London and LA-based production outfit The Ink Factory has acquired rights to Andrew Michael Hurley’s Devil’s Day, and will adapt the novel into a television series.
The company, run by John Le Carre’s sons Simon and Stephen Cornwell (pictured), were behind the award-winning adaptation of The Night Manager.
The deal was brokered by Luke Speed of Curtis Brown Group on behalf of Lucy Luck of C+W Literary Agency. The novel was published by John Murray on 19 October.
Hurley’s debut The Loney, which won the Costa First Novel Award and was described by Stephen King as “an amazing piece of fiction”, is being developed as a feature film by Film4 with The Night Manager’s David Farr adapting.
Devil’s Day is described as a claustrophobic supernatural tale set in a tiny hamlet on the Lancashire moors. The novel follows John Pentecost and his newly pregnant wife Kat who have returned to John’s family farm to mourn the loss of his grandfather.

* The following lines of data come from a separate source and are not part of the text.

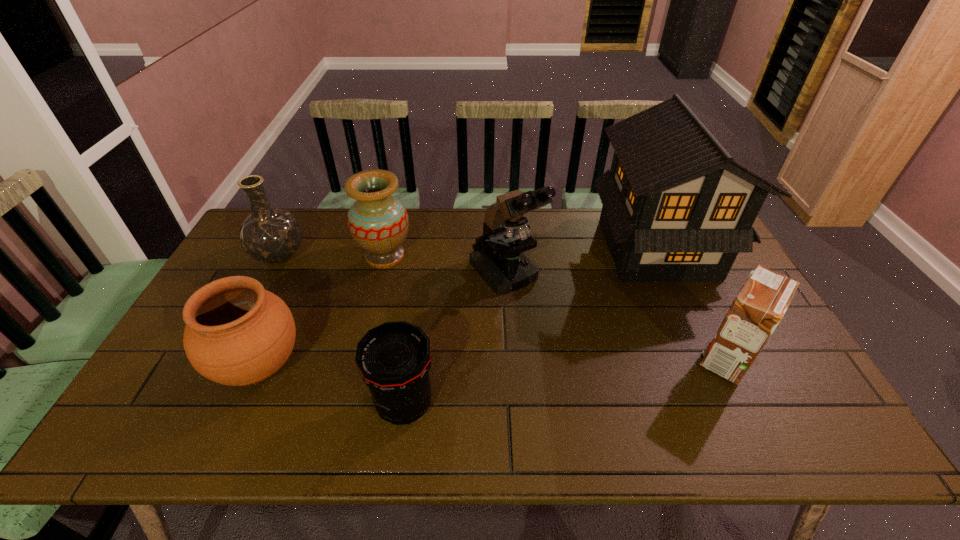 The height and width of the screenshot is (540, 960). In the image, there is a desktop. In order to click on vacant space at the near right corner in this screenshot , I will do `click(763, 428)`.

The image size is (960, 540). I want to click on free space between the carton and the right vase, so [x=556, y=307].

Where is `free space between the telephoto lens and the pottery`? free space between the telephoto lens and the pottery is located at coordinates (332, 386).

At what (x,y) coordinates should I click in order to perform the action: click on free spot between the carton and the telephoto lens. Please return your answer as a coordinate pair (x, y). This screenshot has height=540, width=960. Looking at the image, I should click on (565, 382).

The width and height of the screenshot is (960, 540). Identify the location of free spot between the pottery and the right vase. (323, 311).

Identify the location of free space between the carton and the tallest object. (692, 303).

Locate an element on the screen. vacant area between the carton and the pottery is located at coordinates (493, 362).

Locate which object is the fourth closest to the right vase. Please provide its 2D coordinates. Your answer should be formatted as a tuple, i.e. [(x, y)], where the tuple contains the x and y coordinates of a point satisfying the conditions above.

[(394, 359)]

Locate an element on the screen. This screenshot has width=960, height=540. object that can be found as the fifth closest to the right vase is located at coordinates (682, 194).

The width and height of the screenshot is (960, 540). What are the coordinates of `vacant space that satisfies the following two spatial constraints: 1. on the front-facing side of the dollhouse; 2. on the front side of the pottery` in the screenshot? It's located at (712, 366). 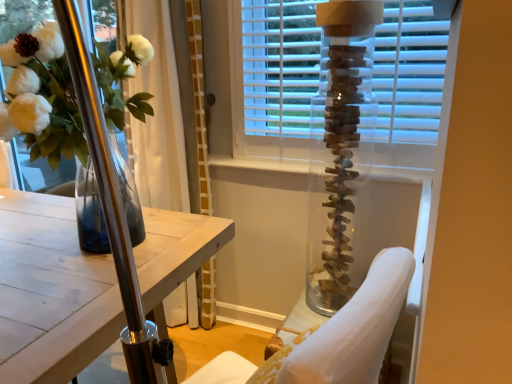 Find the location of a particular element. The image size is (512, 384). wooden table at center is located at coordinates (51, 292).

The image size is (512, 384). What do you see at coordinates (51, 292) in the screenshot?
I see `wooden table at center` at bounding box center [51, 292].

You are a GUI agent. You are given a task and a screenshot of the screen. Output one action in this format:
    pyautogui.click(x=<x>, y=<y>)
    Task: Click on the wooden table at center
    Image resolution: width=512 pixels, height=384 pixels.
    Given the screenshot: What is the action you would take?
    pyautogui.click(x=51, y=292) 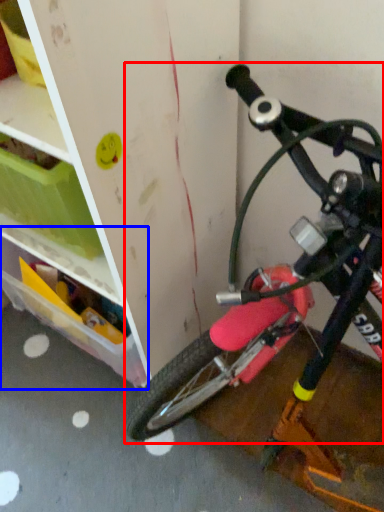 Question: Which object appears closest to the camera in this image, bicycle (highlighted by a red box) or storage box (highlighted by a blue box)?

Choices:
 (A) bicycle
 (B) storage box

Answer: (A) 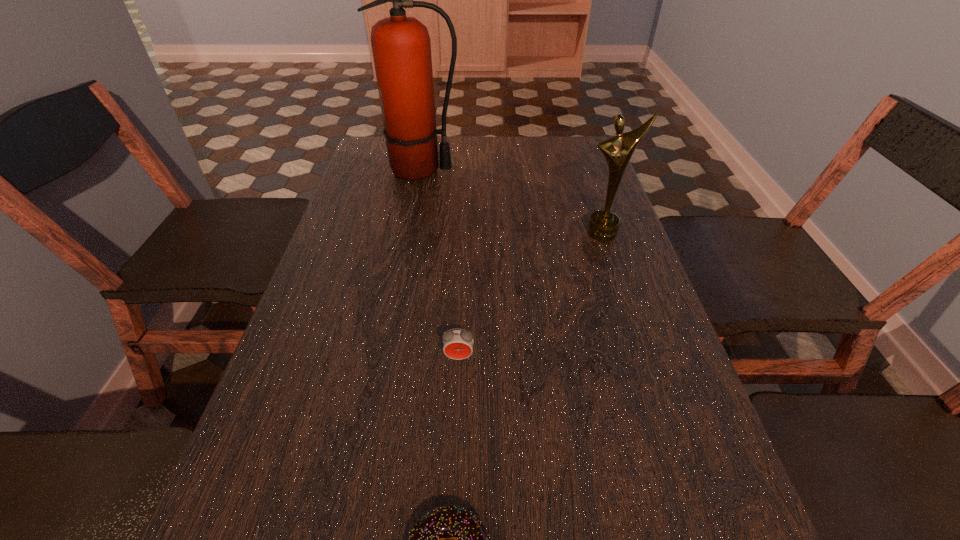 Where is `unoccupied position between the fire extinguisher and the alarm clock`? This screenshot has width=960, height=540. unoccupied position between the fire extinguisher and the alarm clock is located at coordinates (440, 264).

Find the location of a particular element. free space between the farthest object and the third shortest object is located at coordinates (512, 201).

This screenshot has height=540, width=960. What are the coordinates of `free space between the second farthest object and the alarm clock` in the screenshot? It's located at (531, 295).

You are a GUI agent. You are given a task and a screenshot of the screen. Output one action in this format:
    pyautogui.click(x=<x>, y=<y>)
    Task: Click on the object that is the nearest to the alarm clock
    The width and height of the screenshot is (960, 540).
    Given the screenshot: What is the action you would take?
    pyautogui.click(x=427, y=538)

Point out which object is positioned as the nearest to the second shortest object. Please provide its 2D coordinates. Your answer should be formatted as a tuple, i.e. [(x, y)], where the tuple contains the x and y coordinates of a point satisfying the conditions above.

[(427, 538)] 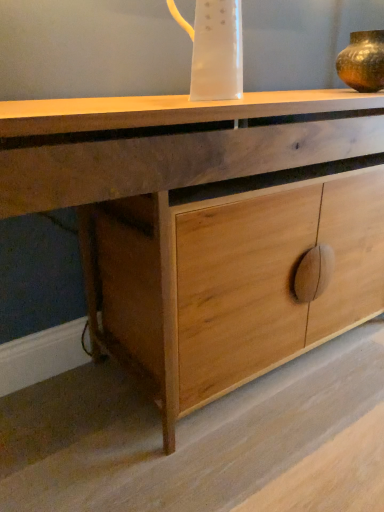 Question: Can you confirm if transparent plastic jug at upper center is positioned to the right of gold metallic vase at upper right?

Choices:
 (A) yes
 (B) no

Answer: (B)

Question: Does transparent plastic jug at upper center have a lesser height compared to gold metallic vase at upper right?

Choices:
 (A) no
 (B) yes

Answer: (A)

Question: Considering the relative sizes of transparent plastic jug at upper center and gold metallic vase at upper right in the image provided, is transparent plastic jug at upper center smaller than gold metallic vase at upper right?

Choices:
 (A) yes
 (B) no

Answer: (A)

Question: Is transparent plastic jug at upper center far from gold metallic vase at upper right?

Choices:
 (A) no
 (B) yes

Answer: (A)

Question: From a real-world perspective, is transparent plastic jug at upper center under gold metallic vase at upper right?

Choices:
 (A) yes
 (B) no

Answer: (B)

Question: Is gold metallic vase at upper right situated inside natural wood cabinet at center or outside?

Choices:
 (A) outside
 (B) inside

Answer: (A)

Question: In terms of width, does gold metallic vase at upper right look wider or thinner when compared to natural wood cabinet at center?

Choices:
 (A) wide
 (B) thin

Answer: (B)

Question: Is point (354, 79) closer or farther from the camera than point (291, 110)?

Choices:
 (A) farther
 (B) closer

Answer: (A)

Question: Visually, is gold metallic vase at upper right positioned to the left or to the right of natural wood cabinet at center?

Choices:
 (A) right
 (B) left

Answer: (A)

Question: From their relative heights in the image, would you say transparent plastic jug at upper center is taller or shorter than natural wood cabinet at center?

Choices:
 (A) short
 (B) tall

Answer: (A)

Question: Is point (195, 48) closer or farther from the camera than point (1, 194)?

Choices:
 (A) farther
 (B) closer

Answer: (A)

Question: Would you say transparent plastic jug at upper center is inside or outside natural wood cabinet at center?

Choices:
 (A) inside
 (B) outside

Answer: (B)

Question: From a real-world perspective, is transparent plastic jug at upper center positioned above or below natural wood cabinet at center?

Choices:
 (A) below
 (B) above

Answer: (B)

Question: Looking at the image, does natural wood cabinet at center seem bigger or smaller compared to gold metallic vase at upper right?

Choices:
 (A) big
 (B) small

Answer: (A)

Question: Do you think natural wood cabinet at center is within gold metallic vase at upper right, or outside of it?

Choices:
 (A) inside
 (B) outside

Answer: (B) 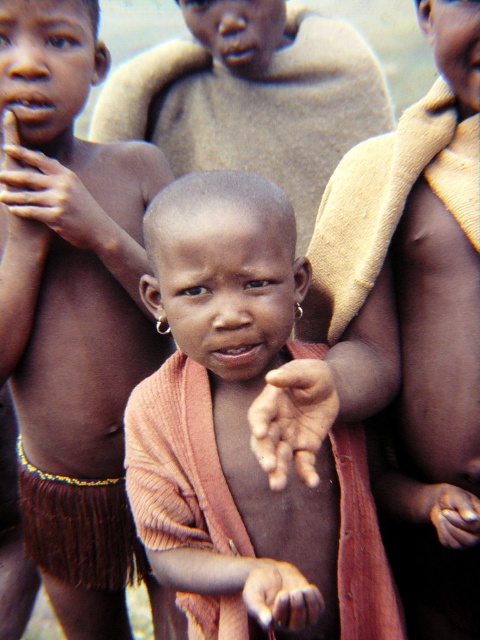 Based on the scene description, where is the matte orange cloth at center located in the image? Please provide coordinates in the format of point followed by numbers. The scene is a group of children outdoors in a rural setting.

The matte orange cloth at center is located at point (240, 422).

You are a photographer trying to capture a candid shot of the children in the scene. You need to ensure that the matte orange cloth at center and the brown skin hand at left are both in focus. Given that your camera has a depth of field that can cover objects within 20 inches of each other, will you be able to achieve this?

The matte orange cloth at center is 21.03 inches from the brown skin hand at left. Since the distance exceeds the camera lens depth of field coverage of 20 inches, the two objects cannot both be in focus simultaneously.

Their arrival coincides with the ritual of Devil’s Day, a potent ceremony which holds a dark significance for the tight-knit community and belies centuries of secrets and superstitions.
The Ink Factory is currently in post-production on Drew Pearce’s Hotel Artemis, starring Jodie Foster Sofia Boutella and Dave Bautista.
Andrew Michael Hurley said: “I’m absolutely delighted to be working on the screen adaptation of Devil’s Day with The Ink Factory. From the first meeting, it was clear that their vision of the relationship between the valley, moorland and the characters matched my own.”
Emma Broughton, head of development at The Ink Factory, said: “‘Andrew’s stunning novel offers extraordinary potential for adaptation: its beguiling, complex characters, compulsive narrative, and extraordinary evocation of landscape, match absolutely, in sensibility and ambition, our commitment to create brilliant, bold, and thrilling drama.”